Home service refers to a method of selling and servicing insurance, generally life and health insurance. Some companies that market on a home service basis sell "industrial life insurance," which is frequently a low-death-benefit policy that accumulates cash value at a very low rate. The relative cost of an industrial life policy is extremely high compared to some other cash value and term life policies.

Accelerated Death Benefits

If your policy has an accelerated death benefit provision, under certain conditions it will pay you the policys death benefit while you are still alive. If your life insurance policy contains this type of benefit, you can receive an early benefit payment based on your need for long-term care services, with the same benefit eligibility requirements as a long-term care policy. It also can be paid for a specified disease (a disease or condition likely to cause permanent disability or premature death, such as AIDS or cancer) or a terminal illness (life expectancy of two years or less). The accelerated death benefit can be part of the policy or attached as a rider.

An accelerated death benefit may be either tax qualified or non-tax qualified. To be tax qualified, benefits must be paid for a terminal illness when your life expectancy is two years or less or for a "qualified long-term care illness."

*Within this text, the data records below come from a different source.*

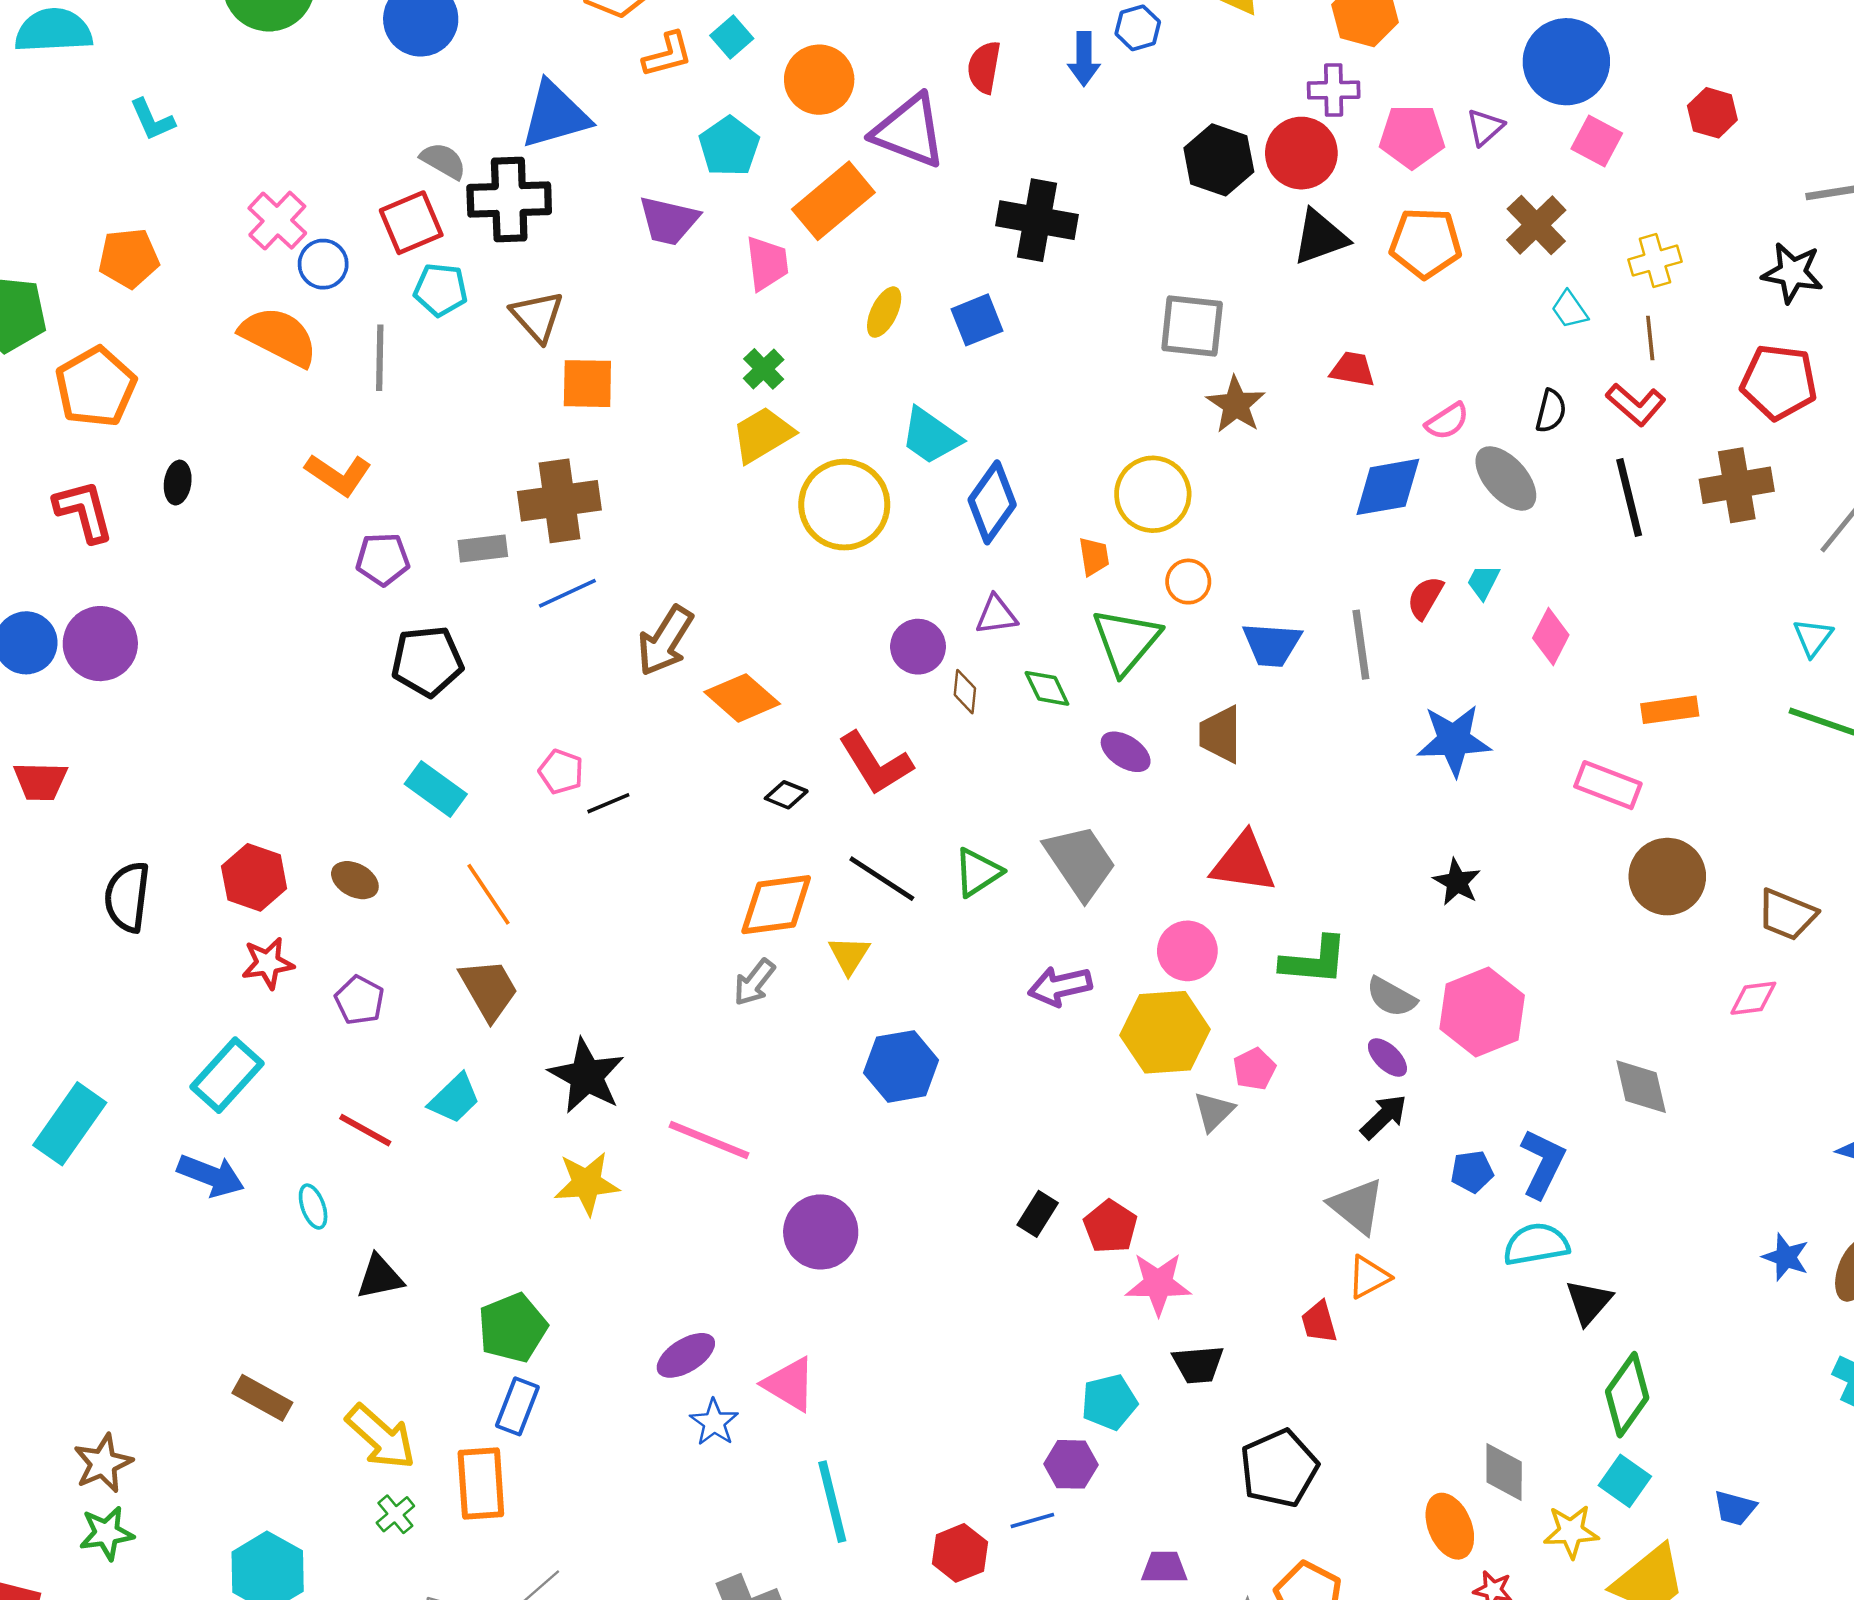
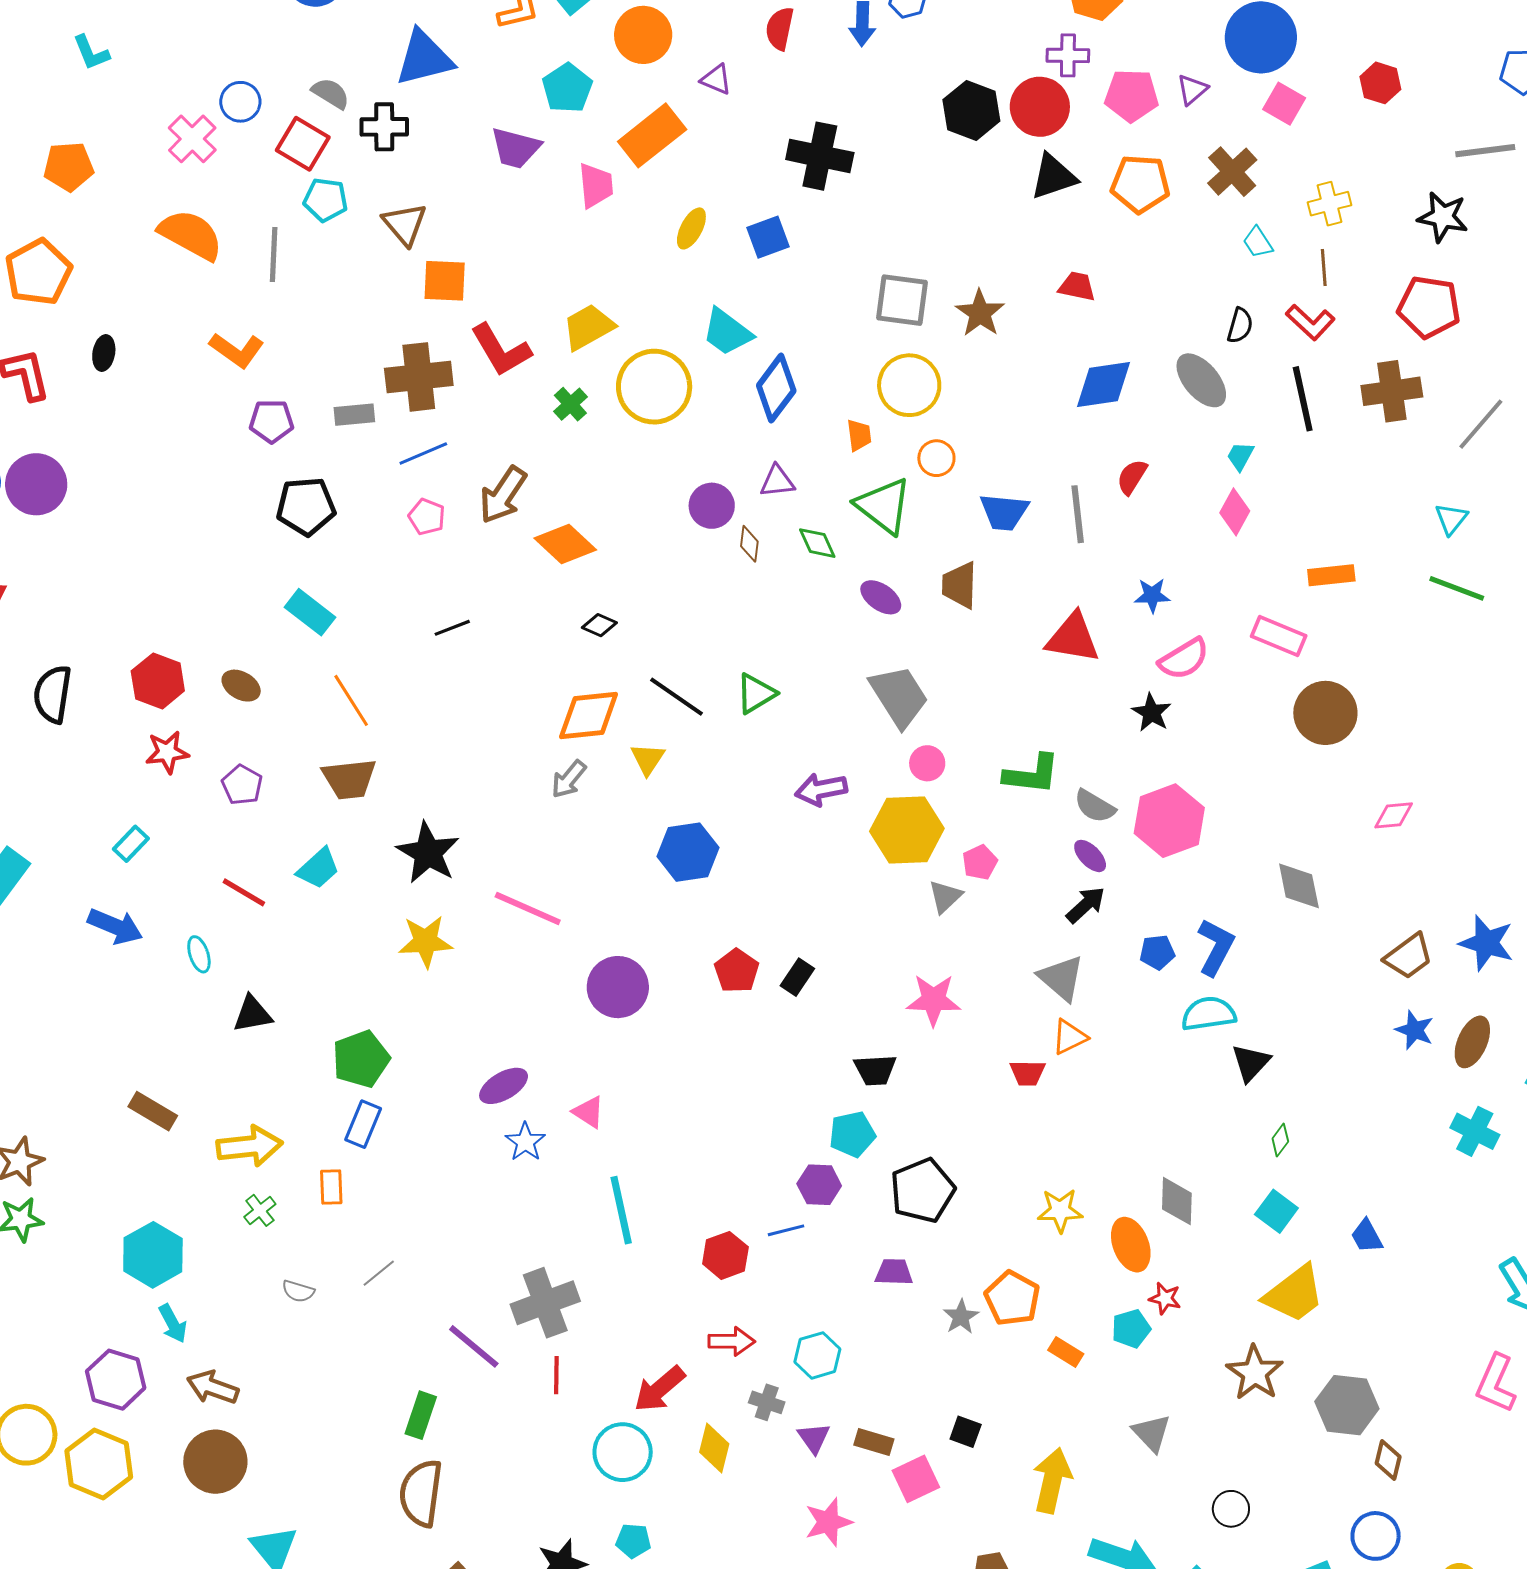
purple triangle: (909, 131) -> (716, 79), size x0.5
black cross: (509, 199) -> (384, 127), size x0.7
red square: (411, 223) -> (303, 144), turned -38
blue circle: (323, 264) -> (240, 102), moved
gray square: (1192, 326) -> (902, 300), moved
green cross: (764, 369) -> (570, 404), moved
pink semicircle: (1447, 421) -> (1184, 659), moved, size x1.4
cyan trapezoid: (1483, 582) -> (1240, 456), moved
green triangle: (1126, 641) -> (884, 506), turned -34
blue star: (1454, 740) -> (1152, 595), size x0.6
red L-shape: (875, 763) -> (501, 350), moved
pink pentagon: (561, 772) -> (427, 517), moved
gray trapezoid: (1080, 862) -> (899, 696), moved
red triangle: (1243, 863) -> (1073, 638), moved
brown trapezoid: (1787, 915) -> (1409, 956), moved, turned -60
pink circle: (1187, 951) -> (927, 763), size x0.7
brown trapezoid: (489, 989) -> (349, 779), turned 112
cyan rectangle: (227, 1075) -> (131, 844), size x0.6
red pentagon: (1110, 1227) -> (737, 971), moved
pink star: (1158, 1284) -> (933, 1000), moved
red trapezoid: (1319, 1322) -> (1028, 1073), turned -75
black trapezoid: (1198, 1364) -> (875, 1070), moved
pink triangle: (790, 1384) -> (589, 1112), size x0.7
green diamond: (1627, 1395) -> (1280, 1140), size x0.5
yellow arrow: (381, 1437) -> (250, 1146), turned -50
black pentagon: (1279, 1468) -> (923, 1190), moved
orange rectangle: (481, 1483) -> (331, 1187), size x0.6
blue trapezoid: (1735, 1508) -> (1367, 1236), turned 45
yellow star: (1571, 1531) -> (1060, 1211), moved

To have a qualified long-term care illness, you must meet the following benefit eligibility requirements:

be diagnosed as "chronically ill"
receive long-term care services through a "plan of care" prescribed by a licensed health care practitioner.
You will be considered "chronically ill" if you meet one of the following standards:

Due to disability or age, you are expected to be unable to do at least two of six Activities of Daily Living (ADLs) without substantial help from another person for at least 90 days. ADLs are bathing, dressing, toileting, transferring (mobility), eating, and continence.
You need substantial supervision to protect your health and safety because you are cognitively impaired.
Your qualified long-term care illness must have been diagnosed by a licensed health care practitioner within the 12 months prior to approval of your request for the accelerated benefit.

By law, an accelerated death benefit must contain clear disclosures regarding possible adverse tax consequences and the effect of an accelerated death benefit on eligibility for Medicaid or other government benefits.